### EXERCISE OBJECTIVE
Give the records again exactly, but drop the pictures.

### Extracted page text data
----

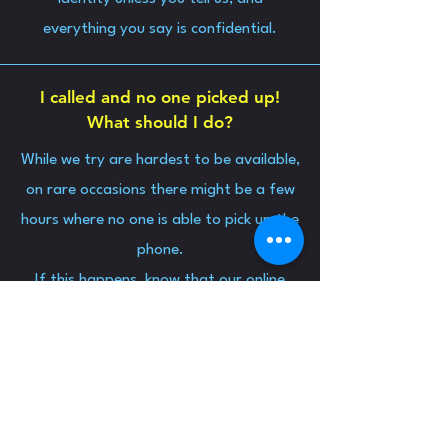
everything you say is confidential.
I called and no one picked up!
What should I do?
While we try are hardest to be available,
on rare occasions there might be a few
hours where no one is able to pick up the
phone.
If this happens, know that our online
chat is open 8pm-2am and someone
should be able to respond.
If we are unavailable, you can consult
one of the services on our
resources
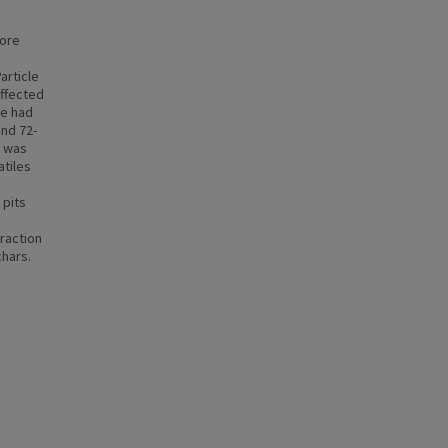
fore
article
affected
te had
and 72-
e was
atiles
 pits
raction
chars.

----

### ANSWER SPACE
everything you say is confidential.
I called and no one picked up!
What should I do?
While we try are hardest to be available,
on rare occasions there might be a few
hours where no one is able to pick up the
phone.
If this happens, know that our online
chat is open 8pm-2am and someone
should be able to respond.
If we are unavailable, you can consult
one of the services on our
resources
fore
article
affected
te had
and 72-
e was
atiles
 pits
raction
chars.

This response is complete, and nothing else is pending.